The team found that those shown to be in the short delay category were also found to be more likely to achieve Minimal Disease Activity (MDA) (OR 2.55, P = .003) and Disease Activity in Psoriatic Arthritis (DAPSA) remission (OR 2.35, P = 0.004) as opposed to the subjects with longer diagnosis delays.

Despite these findings, the investigators noted that PROs indicated the only numerical distinctions that were not statistically significant between the short and long delay cohorts of the study. The team also found that female subjects and subjects presenting with chronic back pain, enthesitis, or normal C-reactive protein levels were shown to have longer delays in their receiving of PsA treatment.

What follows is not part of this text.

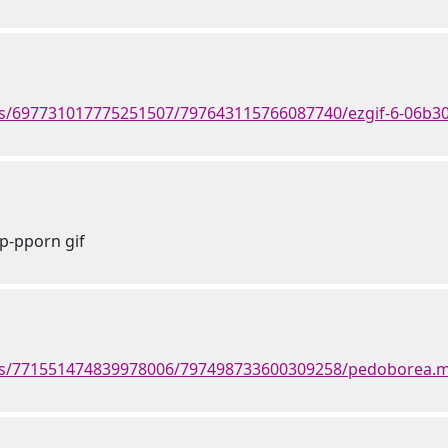
ts/697731017775251507/797643115766087740/ezgif-6-06b30
p-pporn gif
nts/771551474839978006/797498733600309258/pedoborea.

“In conclusion, a shorter time to PsA diagnosis is associated with a greater likelihood of achieving MDA and DAPSA remission over time, suggesting the presence of a window of opportunity in PsA,” they wrote. “This is an important finding because currently ~50% of PsA patients have a diagnostic delay of >1 year. Physician delay is modifiable and reduction of the physician delay is of utmost importance to improve long-term outcomes in PsA.”

References

  1. Snoeck Henkemans SVJ, de Jong PHP, Luime JJ, et alWindow of opportunity in psoriatic arthritis: the earlier the better?RMD Open 2024;10:e004062. Doi: 10.1136/rmdopen-2023-004062.
  2. van der Linden MPM, le Cessie S, Raza K, et al. Long-term impact of delay in assessment of patients with early arthritis. Arthritis Rheum 2010;62:3537–46. doi:10.1002/art.27692.